The human + data investor: AI as a colleague
Bloomberg Professional Services
The next panel explored the intersection of human expertise and artificial intelligence – how investors are learning to work with AI, turning technology into an extension of human insight.
Ai Ling Ong, Head of Artificial Intelligence for Investments at Lion Global Investors, noted that effective use of AI in asset management hinges on domain knowledge. “If you don’t know how to play chess, you can’t train a computer to play chess,” she said, emphasizing that building intelligent systems requires mastery as a fund manager: without a deep understanding of markets, data, and portfolio dynamics, it’s impossible to teach machines to think like fund managers. Her team has fully adopted generative AI but still subjects every output to human review. AI can refactor code and generate research faster than ever, yet human judgment remains essential to verify logic, identify errors, and maintain accountability.
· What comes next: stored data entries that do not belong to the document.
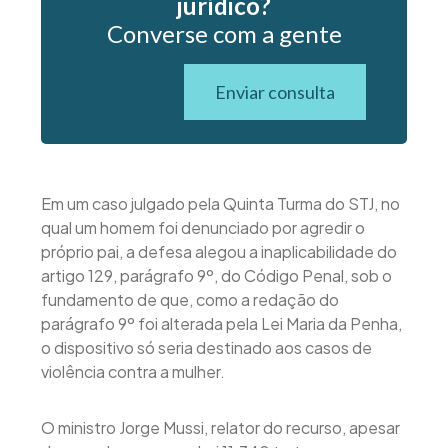
jurídico?
Converse com a gente
Enviar consulta
Em um caso julgado pela Quinta Turma do STJ, no
qual um homem foi denunciado por agredir o
próprio pai, a defesa alegou a inaplicabilidade do
artigo 129, parágrafo 9º, do Código Penal, sob o
fundamento de que, como a redação do
parágrafo 9º foi alterada pela Lei Maria da Penha,
o dispositivo só seria destinado aos casos de
violência contra a mulher.
O ministro Jorge Mussi, relator do recurso, apesar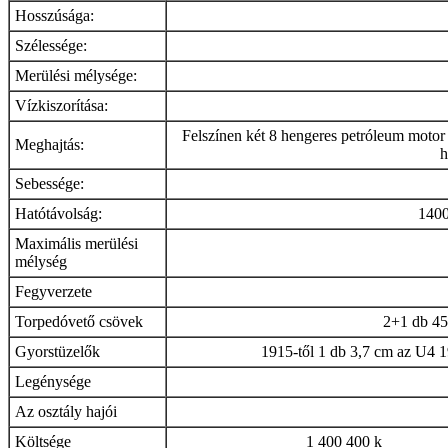
Hosszúsága:
Szélessége:
Merülési mélysége:
Vízkiszorítása:
Felszínen két 8 hengeres petróleum motor h
Meghajtás:
h
Sebessége:
Hatótávolság:
1400
Maximális merülési
mélység
Fegyverzete
Torpedóvető csövek
2+1 db 45 
Gyorstüzelők
1915-től 1 db 3,7 cm az U4 1
Legénysége
Az osztály hajói
Költsége
1 400 400 k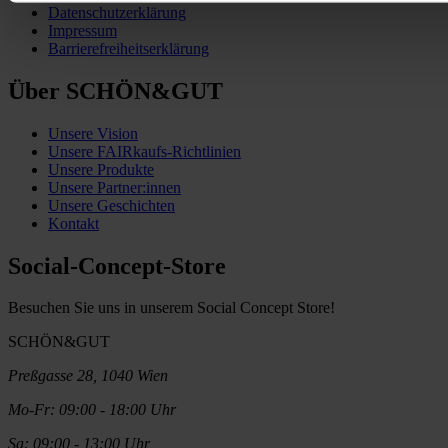
Datenschutzerklärung
Impressum
Barrierefreiheitserklärung
Über SCHÖN&GUT
Unsere Vision
Unsere FAIRkaufs-Richtlinien
Unsere Produkte
Unsere Partner:innen
Unsere Geschichten
Kontakt
Social-Concept-Store
Besuchen Sie uns in unserem Social Concept Store!
SCHÖN&GUT
Preßgasse 28, 1040 Wien
Mo-Fr: 09:00 - 18:00 Uhr
Sa: 09:00 - 13:00 Uhr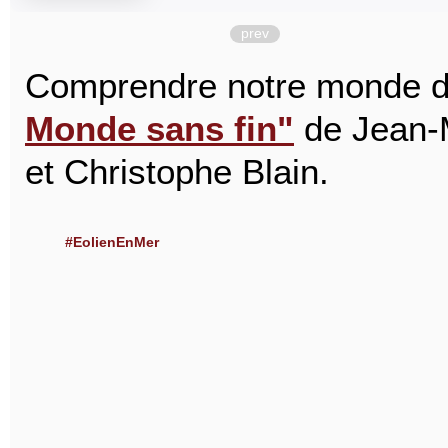
prev
Comprendre notre monde d'
Monde sans fin"
de Jean-
et Christophe Blain.
#EolienEnMer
Joo Lee of Arrowpoint Investment Partners described a similar philosophy from a technological vantage point. His firm embedded artificial intelligence “from day zero,” using AI systems to multiply developer productivity and accelerate the launch of multiple trading strategies with a lean engineering team. Beyond coding, the focus now is on creating an intelligent ecosystem where each domain expert can build and train AI agents specific to their function in valuation, risk, or research. The long-term ambition, he explained, is a “Jarvis-like” intelligence layer that connects these agents across the firm – a model where AI doesn’t just assist but works alongside humans as a colleague.
Bloomberg embodies the same balance – combining human judgment with data-driven intelligence through transparent, auditable AI systems across research and risk platforms, enabling professionals to harness automation without losing clarity or accountability.